Example 1: Fractional Knapsack (Greedy Works)

  • Sort items by value per unit weight.
  • Keep adding items; if the next item doesn’t fit fully, take the fraction you need.
# Fractional Knapsack
# Greedy choice: pick highest value/weight ratio first; take fraction if needed.

from dataclasses import dataclass
from typing import List

@dataclass
class Item:
    name: str
    weight: float
    value: float

def fractional_knapsack(capacity: float, items: List[Item]):
    # Sort by value/weight descending
    items_sorted = sorted(items, key=lambda it: it.value / it.weight, reverse=True)

    total_value = 0.0
    taken = []  # tuples of (name, fraction_taken)

    for item in items_sorted:
        if capacity <= 0:
            break
        if item.weight <= capacity:
            # Take whole item
            total_value += item.value
            capacity -= item.weight
            taken.append((item.name, 1.0))
        else:
            # Take fraction
            fraction = capacity / item.weight
            total_value += item.value * fraction
            taken.append((item.name, round(fraction, 4)))
            capacity = 0
    return total_value, taken

if __name__ == "__main__":
    items = [
        Item("A", 10, 60),
        Item("B", 20, 100),
        Item("C", 30, 120),
    ]
    capacity = 50
    value, taken = fractional_knapsack(capacity, items)
    print("Max value:", value)
    print("Taken:", taken)

Example 2: Activity Selection (Greedy Works)

  • Pick the activity that finishes earliest among those you can attend next.
# Activity Selection
# Greedy choice: pick the activity that finishes first among those that start after the last chosen finishes.

from dataclasses import dataclass

@dataclass
class Activity:
    name: str
    start: int
    finish: int

def activity_selection(activities: List[Activity]):
    # Sort by earliest finish time
    activities_sorted = sorted(activities, key=lambda a: a.finish)
    selected = []
    last_finish = -float("inf")

    for a in activities_sorted:
        if a.start >= last_finish:
            selected.append(a)
            last_finish = a.finish
    return selected

if __name__ == "__main__":
    activities = [
        Activity("A", 1, 4),
        Activity("B", 3, 5),
        Activity("C", 0, 6),
        Activity("D", 5, 7),
        Activity("E", 8, 9),
        Activity("F", 5, 9),
    ]
    chosen = activity_selection(activities)
    print("Selected activities:", [a.name for a in chosen])

Example 3: Coin Change (Greedy Does NOT Always Work)

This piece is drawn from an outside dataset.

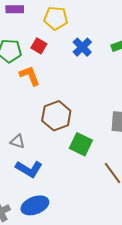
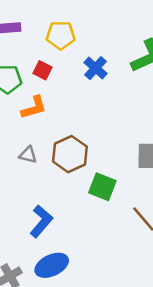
orange L-shape: (30, 76) -> (34, 108), turned 100
gray triangle: (17, 142) -> (28, 155), moved
blue L-shape: (29, 169) -> (41, 221), turned -76

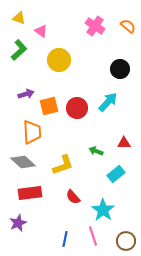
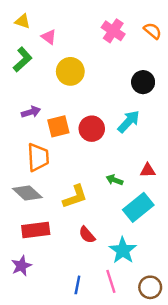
cyan rectangle: (116, 174) -> (138, 207), size x1.4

  • Greedy approach: use the largest coin first.
  • Counterexample: Denominations [1, 3, 4] to make 6. Greedy picks 4 + 1 + 1 (3 coins), but optimal is 3 + 3 (2 coins).
# Coin Change (greedy does NOT always give optimal results)
# Greedy choice: always use the largest coin possible first.

def coin_change_greedy(amount, coins):
    coins = sorted(coins, reverse=True)
    used = []
    total = 0
    for c in coins:
        cnt = amount // c
        if cnt:
            used.append((c, cnt))
            amount -= c * cnt
            total += cnt
    if amount != 0:
        return None, total, used  # not possible
    return None, total, used

if __name__ == "__main__":
    coins = [1, 3, 4]
    amount = 6
    _, total_coins, used = coin_change_greedy(amount, coins)
    print(f"Greedy uses {total_coins} coins: {used}")  # 3 coins (4+1+1)
    print("But optimal is 2 coins: (3, 3)")

Tips for Beginners

  • Always check if the problem has the greedy choice property; otherwise, consider dynamic programming or other methods.
  • Greedy algorithms are usually fast: often $O(n \log n)$ due to sorting.
  • When in doubt, test on edge cases and known counterexamples.